**PROBLEM:**
Up to and including the line that contains "In order to click on Where", return every line from the start of the data, unchanged.

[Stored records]
-=-=-

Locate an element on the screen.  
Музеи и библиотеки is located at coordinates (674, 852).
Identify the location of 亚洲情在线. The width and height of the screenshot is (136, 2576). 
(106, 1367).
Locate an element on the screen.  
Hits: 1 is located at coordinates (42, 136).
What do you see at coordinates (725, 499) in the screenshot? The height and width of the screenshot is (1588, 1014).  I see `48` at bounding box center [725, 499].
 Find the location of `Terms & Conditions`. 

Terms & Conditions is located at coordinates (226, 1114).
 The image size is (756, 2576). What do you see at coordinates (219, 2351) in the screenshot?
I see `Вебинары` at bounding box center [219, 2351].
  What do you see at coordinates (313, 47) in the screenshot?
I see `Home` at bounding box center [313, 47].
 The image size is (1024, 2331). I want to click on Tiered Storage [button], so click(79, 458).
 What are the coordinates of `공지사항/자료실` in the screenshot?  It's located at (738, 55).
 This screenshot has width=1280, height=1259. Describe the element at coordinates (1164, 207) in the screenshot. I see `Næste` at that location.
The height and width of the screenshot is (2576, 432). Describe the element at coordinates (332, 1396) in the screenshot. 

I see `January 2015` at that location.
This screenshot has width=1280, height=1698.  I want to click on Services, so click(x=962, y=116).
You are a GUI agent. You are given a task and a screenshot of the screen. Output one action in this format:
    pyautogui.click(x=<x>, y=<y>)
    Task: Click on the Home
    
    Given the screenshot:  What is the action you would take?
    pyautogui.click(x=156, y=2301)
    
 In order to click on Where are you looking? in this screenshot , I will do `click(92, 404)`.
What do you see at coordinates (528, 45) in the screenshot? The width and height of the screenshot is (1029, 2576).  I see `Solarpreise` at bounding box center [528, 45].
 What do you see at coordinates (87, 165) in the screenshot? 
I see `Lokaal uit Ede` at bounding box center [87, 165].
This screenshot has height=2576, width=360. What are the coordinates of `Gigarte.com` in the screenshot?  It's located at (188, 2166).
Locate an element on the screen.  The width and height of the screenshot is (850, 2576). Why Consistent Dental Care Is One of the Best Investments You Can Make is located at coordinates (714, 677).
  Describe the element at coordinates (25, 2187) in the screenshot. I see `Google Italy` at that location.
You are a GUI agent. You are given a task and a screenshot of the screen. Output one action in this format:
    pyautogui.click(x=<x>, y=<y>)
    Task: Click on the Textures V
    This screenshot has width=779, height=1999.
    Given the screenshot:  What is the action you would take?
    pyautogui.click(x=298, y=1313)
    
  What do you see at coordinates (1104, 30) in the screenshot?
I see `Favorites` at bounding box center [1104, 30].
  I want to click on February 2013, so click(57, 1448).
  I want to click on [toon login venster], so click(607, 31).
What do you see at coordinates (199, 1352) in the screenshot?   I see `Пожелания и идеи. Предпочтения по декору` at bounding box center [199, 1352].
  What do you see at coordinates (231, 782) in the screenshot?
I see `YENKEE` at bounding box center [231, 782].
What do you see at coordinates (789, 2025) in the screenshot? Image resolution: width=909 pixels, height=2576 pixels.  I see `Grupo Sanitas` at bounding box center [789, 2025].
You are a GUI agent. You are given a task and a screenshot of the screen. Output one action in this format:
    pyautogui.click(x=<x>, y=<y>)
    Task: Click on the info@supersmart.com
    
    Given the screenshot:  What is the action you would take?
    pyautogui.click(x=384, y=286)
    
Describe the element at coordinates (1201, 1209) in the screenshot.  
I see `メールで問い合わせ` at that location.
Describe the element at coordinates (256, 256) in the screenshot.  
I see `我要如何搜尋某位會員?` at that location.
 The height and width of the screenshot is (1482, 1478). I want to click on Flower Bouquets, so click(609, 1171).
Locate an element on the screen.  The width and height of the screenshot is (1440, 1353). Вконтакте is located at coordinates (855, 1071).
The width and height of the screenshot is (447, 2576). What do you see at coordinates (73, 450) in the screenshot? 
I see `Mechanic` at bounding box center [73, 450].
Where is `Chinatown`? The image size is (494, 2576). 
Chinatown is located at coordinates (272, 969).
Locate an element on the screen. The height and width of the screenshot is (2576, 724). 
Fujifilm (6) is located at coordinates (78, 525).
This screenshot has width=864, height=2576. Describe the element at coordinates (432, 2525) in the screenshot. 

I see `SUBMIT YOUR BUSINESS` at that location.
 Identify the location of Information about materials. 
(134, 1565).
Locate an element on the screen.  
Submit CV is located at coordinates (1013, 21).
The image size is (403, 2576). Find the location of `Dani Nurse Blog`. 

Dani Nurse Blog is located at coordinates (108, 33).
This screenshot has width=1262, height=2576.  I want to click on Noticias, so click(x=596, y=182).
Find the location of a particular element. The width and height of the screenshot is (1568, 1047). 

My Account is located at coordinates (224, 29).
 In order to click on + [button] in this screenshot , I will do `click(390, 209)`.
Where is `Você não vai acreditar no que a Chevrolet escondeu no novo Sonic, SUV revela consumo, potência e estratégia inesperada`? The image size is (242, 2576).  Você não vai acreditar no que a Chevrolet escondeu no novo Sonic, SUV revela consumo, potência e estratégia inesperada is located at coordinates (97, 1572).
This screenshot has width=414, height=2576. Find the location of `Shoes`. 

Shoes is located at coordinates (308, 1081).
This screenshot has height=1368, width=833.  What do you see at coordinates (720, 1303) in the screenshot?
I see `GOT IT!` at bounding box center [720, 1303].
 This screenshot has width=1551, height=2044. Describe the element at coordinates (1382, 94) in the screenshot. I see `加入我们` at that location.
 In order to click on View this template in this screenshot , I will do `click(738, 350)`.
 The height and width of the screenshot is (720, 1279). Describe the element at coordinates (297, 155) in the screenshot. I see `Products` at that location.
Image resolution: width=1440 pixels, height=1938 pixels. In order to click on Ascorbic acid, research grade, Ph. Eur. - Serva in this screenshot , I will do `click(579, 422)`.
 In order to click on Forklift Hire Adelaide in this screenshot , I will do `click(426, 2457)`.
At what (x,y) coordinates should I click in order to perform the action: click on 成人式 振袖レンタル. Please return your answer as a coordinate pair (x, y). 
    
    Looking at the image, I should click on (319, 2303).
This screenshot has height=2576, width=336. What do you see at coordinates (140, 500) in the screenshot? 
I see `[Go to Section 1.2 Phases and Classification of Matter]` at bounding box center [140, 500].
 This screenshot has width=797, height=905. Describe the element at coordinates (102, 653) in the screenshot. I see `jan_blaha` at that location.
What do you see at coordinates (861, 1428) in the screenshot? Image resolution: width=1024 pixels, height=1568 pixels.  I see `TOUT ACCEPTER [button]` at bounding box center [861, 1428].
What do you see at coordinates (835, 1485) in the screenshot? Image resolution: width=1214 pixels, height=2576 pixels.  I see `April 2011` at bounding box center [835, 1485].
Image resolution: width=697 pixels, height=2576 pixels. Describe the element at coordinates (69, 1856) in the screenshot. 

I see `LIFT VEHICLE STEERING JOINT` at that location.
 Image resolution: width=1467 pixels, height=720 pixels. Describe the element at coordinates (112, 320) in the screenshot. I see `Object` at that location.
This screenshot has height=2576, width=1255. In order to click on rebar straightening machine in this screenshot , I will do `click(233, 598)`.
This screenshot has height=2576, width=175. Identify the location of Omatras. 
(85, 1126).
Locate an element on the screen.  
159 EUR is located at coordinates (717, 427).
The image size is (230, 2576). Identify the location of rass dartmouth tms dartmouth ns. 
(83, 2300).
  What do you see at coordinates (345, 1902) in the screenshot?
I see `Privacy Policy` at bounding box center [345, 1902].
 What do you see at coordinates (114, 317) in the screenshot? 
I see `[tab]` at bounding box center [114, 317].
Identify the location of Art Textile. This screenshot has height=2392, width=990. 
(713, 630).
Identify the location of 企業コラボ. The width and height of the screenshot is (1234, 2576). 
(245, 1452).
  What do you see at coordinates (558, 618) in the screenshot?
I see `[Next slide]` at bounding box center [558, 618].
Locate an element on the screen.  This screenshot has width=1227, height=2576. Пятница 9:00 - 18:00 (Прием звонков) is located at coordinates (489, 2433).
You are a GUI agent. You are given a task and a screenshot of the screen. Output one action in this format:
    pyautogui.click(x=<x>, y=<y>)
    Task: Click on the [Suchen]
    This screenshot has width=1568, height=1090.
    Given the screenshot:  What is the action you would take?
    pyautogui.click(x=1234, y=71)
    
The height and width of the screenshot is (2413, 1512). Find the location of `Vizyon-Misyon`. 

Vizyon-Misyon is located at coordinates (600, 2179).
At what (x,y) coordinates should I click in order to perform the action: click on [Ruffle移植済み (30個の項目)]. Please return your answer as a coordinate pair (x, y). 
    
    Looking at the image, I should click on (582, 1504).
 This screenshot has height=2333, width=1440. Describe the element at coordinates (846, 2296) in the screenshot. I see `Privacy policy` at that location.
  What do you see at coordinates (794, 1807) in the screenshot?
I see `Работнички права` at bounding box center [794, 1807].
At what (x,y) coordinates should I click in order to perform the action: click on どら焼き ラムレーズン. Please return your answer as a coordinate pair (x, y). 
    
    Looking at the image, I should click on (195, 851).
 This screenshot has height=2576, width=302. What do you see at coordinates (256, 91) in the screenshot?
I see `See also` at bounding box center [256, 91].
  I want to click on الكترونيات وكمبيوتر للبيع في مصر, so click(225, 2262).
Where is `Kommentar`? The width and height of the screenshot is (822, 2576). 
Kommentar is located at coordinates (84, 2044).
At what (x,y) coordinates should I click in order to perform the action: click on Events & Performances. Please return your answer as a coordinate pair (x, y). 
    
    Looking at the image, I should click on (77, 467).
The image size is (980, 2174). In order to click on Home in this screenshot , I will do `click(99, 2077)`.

-=-=-

**ANSWER TO THE PROBLEM:**
Locate an element on the screen.  
Музеи и библиотеки is located at coordinates (674, 852).
Identify the location of 亚洲情在线. The width and height of the screenshot is (136, 2576). 
(106, 1367).
Locate an element on the screen.  
Hits: 1 is located at coordinates (42, 136).
What do you see at coordinates (725, 499) in the screenshot? The height and width of the screenshot is (1588, 1014).  I see `48` at bounding box center [725, 499].
 Find the location of `Terms & Conditions`. 

Terms & Conditions is located at coordinates (226, 1114).
 The image size is (756, 2576). What do you see at coordinates (219, 2351) in the screenshot?
I see `Вебинары` at bounding box center [219, 2351].
  What do you see at coordinates (313, 47) in the screenshot?
I see `Home` at bounding box center [313, 47].
 The image size is (1024, 2331). I want to click on Tiered Storage [button], so click(79, 458).
 What are the coordinates of `공지사항/자료실` in the screenshot?  It's located at (738, 55).
 This screenshot has width=1280, height=1259. Describe the element at coordinates (1164, 207) in the screenshot. I see `Næste` at that location.
The height and width of the screenshot is (2576, 432). Describe the element at coordinates (332, 1396) in the screenshot. 

I see `January 2015` at that location.
This screenshot has width=1280, height=1698.  I want to click on Services, so click(x=962, y=116).
You are a GUI agent. You are given a task and a screenshot of the screen. Output one action in this format:
    pyautogui.click(x=<x>, y=<y>)
    Task: Click on the Home
    
    Given the screenshot:  What is the action you would take?
    pyautogui.click(x=156, y=2301)
    
 In order to click on Where are you looking? in this screenshot , I will do `click(92, 404)`.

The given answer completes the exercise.